Though the growth of finance apps has become a global phenomenon, it is Asia-Pacific that’s leading the trend, according to a new report by mobile measurement company Adjust and mobile data and analytics platform App Annie.

In report titled The Mobile Finance Report 2019, the two companies explore the state of the finance apps market, highlighting key trends while diving into how APAC is leading the world in the field.

 

Exponential Growth in Finance Apps within Asia Pacific

Mobile finance is a booming industry with neobanks and super apps becoming increasingly popular. The trend is particularly noticeable in Asia Pacific where finance apps downloads jumped from 383 million in 2014 to reach a massive 1.8 billion in 2018, showcasing that APAC has been gaining “astronomical momentum,” the report says.

Finance App Downloads, 2012-2018, The Mobile Finance Report 2019, Adjust and App Annie

Finance App Downloads, 2012-2018, The Mobile Finance Report 2019, Adjust and App Annie

In terms of number of downloads per user, China (the only country on the list that doesn’t include Play Store downloads) is the clear number one, according to App Annie data, with Chinese users downloading 6.8 finance apps on average, against 4 for South Korea and 2.6 for Indonesia.

Average number of finance app downloads per user, The Mobile Finance Report 2019, Adjust and App Annie

Average number of finance app downloads per user, The Mobile Finance Report 2019, Adjust and App Annie

 

The unbanked populations fuel growth

According to the report, a key driver of finance apps’ rapid growth in APAC is the expansion of mobile money and apps which have succeeded in tapping into demographics that have so far been excluded from the traditional banking sector.
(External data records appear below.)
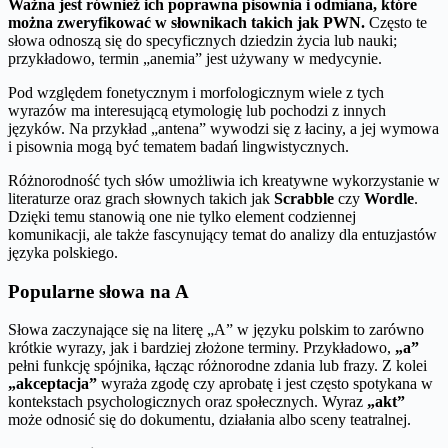
Ważna jest również ich poprawna pisownia i odmiana, które
można zweryfikować w słownikach takich jak PWN.
Często te
słowa odnoszą się do specyficznych dziedzin życia lub nauki;
przykładowo, termin „anemia” jest używany w medycynie.
Pod względem fonetycznym i morfologicznym wiele z tych
wyrazów ma interesującą etymologię lub pochodzi z innych
języków. Na przykład „antena” wywodzi się z łaciny, a jej wymowa
i pisownia mogą być tematem badań lingwistycznych.
Różnorodność tych słów umożliwia ich kreatywne wykorzystanie w
literaturze oraz grach słownych takich jak
Scrabble
czy
Wordle
.
Dzięki temu stanowią one nie tylko element codziennej
komunikacji, ale także fascynujący temat do analizy dla entuzjastów
języka polskiego.
Popularne słowa na A
Słowa zaczynające się na literę „A” w języku polskim to zarówno
krótkie wyrazy, jak i bardziej złożone terminy. Przykładowo,
„a”
pełni funkcję spójnika, łącząc różnorodne zdania lub frazy. Z kolei
„akceptacja”
wyraża zgodę czy aprobatę i jest często spotykana w
kontekstach psychologicznych oraz społecznych. Wyraz
„akt”
może odnosić się do dokumentu, działania albo sceny teatralnej.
Mobile has opened personal finance to the world’s unbanked, the report says, and in 2018 alone, 143 million mobile money accounts were opened, most of which located in Southeast Asia and Africa, according to data from mobile trade body GSMA.

 

Super apps gain traction

Another factor driving the growth of finance apps in APAC is the rise of super apps. These apps offer a portal that gives access to a wide range of services from ride-hailing and messaging, to social networking and financial services.

Super apps are also leading the change in the payment space by combining social, retail and financial services with their vast data sets of insights to deliver mobile consumers a single, integrated and efficient experience.

China, which is home to the super apps WeChat and Alipay, is unsurprisingly the biggest driver of mobile money uptake in the region. In China, super apps have become central to people’s lives who use them to order meals, hail rides, make mobile payments, and much more. According to GSMA, Alipay has partnered with more than 200 financial institutions and is integrated with over 100,000 merchants outside China.

 

Retention rates

According to the research, banking apps have the best retention across all app categories with 32% of users returning on Day 1, and 15% still using the app by Day 30. Compared to 15 app verticals, banking apps come in third, with a Day 30 retention rate that trails news (18%) and music (17%).

Global Banking App Retention Rates, H1 2019, The Mobile Finance Report 2019, Adjust and App Annie

Global Banking App Retention Rates, H1 2019, The Mobile Finance Report 2019, Adjust and App Annie

Payment apps, on the other hand, have a much lower retention rate than other applications and “have a hill to climb when it comes to improving retention,” the research says.

This is due in part because of consumer habits and the effort required to change current attitudes, it says. Additionally, not only do payment apps must compete with market rivals, they must also work to switch dependence (even preference) on cards and cash.